School photo 1964 and recollections from thenPocket hymn book as issued to all pupils
Thank you for making available the school photo from 1964 on the Alumni website. The resolution is not good enough for me to find myself but I can clearly see Mr GJ Cross, headmaster at the time, sitting in the centre. To his right it is possibly Mr Wallace. I see there are various ladies sitting to his left; I assume these were the school secretary and staff from the boarding house. There were still a few borders in the school at the time, mainly the sons of RAF officers serving overseas. The boarding house was above the Old Big School and was strictly out of bounds to day boys. One of the borders in my class was Darrell Staff-Brett, who was, I think, the son of an RAF officer stationed overseas, and an outstandingly good scrum-half in the school rugby team. I wonder what has become of him.
1964 was the year I did my O-levels, so I would have been in form 5A-K. There were three classes in each year, except the fifth year, called A, A-K, and L-Z. The A stream did O-levels in four years, enabling them to spend a third year in the sixth form to do the then compulsory Oxbridge entry exams.
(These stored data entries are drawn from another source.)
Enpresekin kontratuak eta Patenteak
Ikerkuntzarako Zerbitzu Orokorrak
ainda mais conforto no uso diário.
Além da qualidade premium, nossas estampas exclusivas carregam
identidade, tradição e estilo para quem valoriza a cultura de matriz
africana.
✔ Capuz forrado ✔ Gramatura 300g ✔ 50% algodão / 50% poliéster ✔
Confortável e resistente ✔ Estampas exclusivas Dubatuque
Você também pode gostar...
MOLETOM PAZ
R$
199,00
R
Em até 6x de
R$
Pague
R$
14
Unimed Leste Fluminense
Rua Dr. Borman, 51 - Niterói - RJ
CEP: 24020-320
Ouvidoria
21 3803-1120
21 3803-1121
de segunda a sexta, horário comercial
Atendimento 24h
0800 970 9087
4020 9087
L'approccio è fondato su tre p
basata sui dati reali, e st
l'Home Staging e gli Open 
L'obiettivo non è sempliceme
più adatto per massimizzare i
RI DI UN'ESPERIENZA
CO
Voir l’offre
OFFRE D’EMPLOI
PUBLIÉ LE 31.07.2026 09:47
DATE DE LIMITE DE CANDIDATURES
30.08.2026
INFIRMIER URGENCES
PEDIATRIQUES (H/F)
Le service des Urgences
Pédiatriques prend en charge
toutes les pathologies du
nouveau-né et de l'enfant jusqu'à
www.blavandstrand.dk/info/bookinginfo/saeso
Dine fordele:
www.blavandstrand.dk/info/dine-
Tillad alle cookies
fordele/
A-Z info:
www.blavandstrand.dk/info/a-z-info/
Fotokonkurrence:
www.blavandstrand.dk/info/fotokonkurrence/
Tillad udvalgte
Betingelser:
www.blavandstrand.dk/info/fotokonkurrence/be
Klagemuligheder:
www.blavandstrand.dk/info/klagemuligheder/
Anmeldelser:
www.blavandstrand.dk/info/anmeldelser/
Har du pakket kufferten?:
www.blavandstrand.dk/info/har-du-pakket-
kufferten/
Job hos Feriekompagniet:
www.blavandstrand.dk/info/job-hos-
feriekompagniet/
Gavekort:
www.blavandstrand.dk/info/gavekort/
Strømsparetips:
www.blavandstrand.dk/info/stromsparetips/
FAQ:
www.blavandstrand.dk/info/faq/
The rest of us were divided between A-K and L-Z according to the letter of one's surname, although this system seems to have been applied rather loosely.
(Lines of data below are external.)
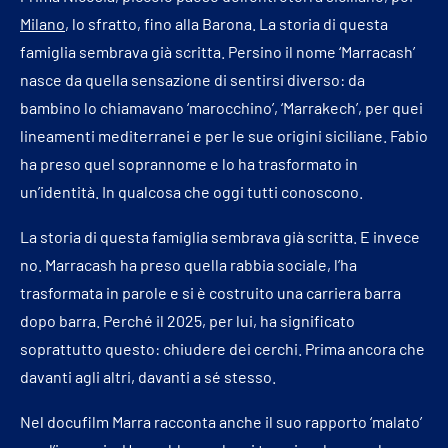
Milano
, lo sfratto, fino alla Barona. La storia di questa
famiglia sembrava già scritta. Persino il nome ‘Marracash’
nasce da quella sensazione di sentirsi diverso: da
bambino lo chiamavano ‘marocchino’, ‘Marrakech’, per quei
lineamenti mediterranei e per le sue origini siciliane. Fabio
ha preso quel soprannome e lo ha trasformato in
un’identità. In qualcosa che oggi tutti conoscono.
La storia di questa famiglia sembrava già scritta. E invece
no. Marracash ha preso quella rabbia sociale, l’ha
trasformata in parole e si è costruito una carriera barra
dopo barra. Perché il 2025, per lui, ha significato
soprattutto questo: chiudere dei cerchi. Prima ancora che
davanti agli altri, davanti a sé stesso.
Nel docufilm Marra racconta anche il suo rapporto ‘malato’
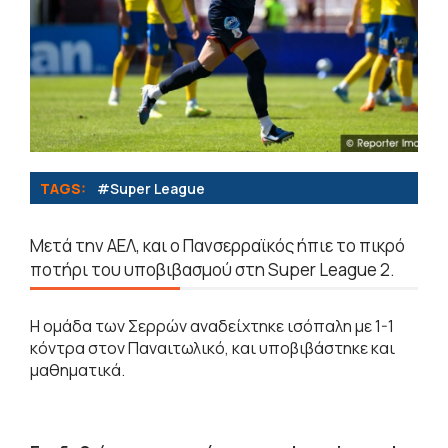
TAGS:
#Super League
Μετά την ΑΕΛ, και ο Πανσερραϊκός ήπιε το πικρό
ποτήρι του υποβιβασμού στη Super League 2.
Η ομάδα των Σερρών αναδείχτηκε ισόπαλη με 1-1
κόντρα στον Παναιτωλικό, και υποβιβάστηκε και
μαθηματικά.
After O-levels I went into the sixth form to do A-levels, in my case going into form PMGFL6 followed by PMGF6. The letters referred to the subjects, physics maths, geography and French (Lower) 6th.. Other sixth forms were MPC (maths, physics and chemistry), PCBZ (physics, chemistry, botany and zoology-for the medics) and Arts, which was everything else. The system was totally confusing to all outsiders but made perfect sense to us at the time.
One of the features of the school that time was that each boy was issued with a small hymn book to be kept in his top blazer pocket. Mr Cross wrote in each book personally when the boy joined the school. I still have mine, rather battered from many years of use at school, and it is just possible to make out Mr Cross’ handwriting, in blue fountain pen ink of course, on the inside front cover. I attach a photograph of it and I wonder if any other school hymn books from this period have survived.
I would be delighted to hear from any other Alumnus or former (then very young) member of staff who was on the 1964 photo.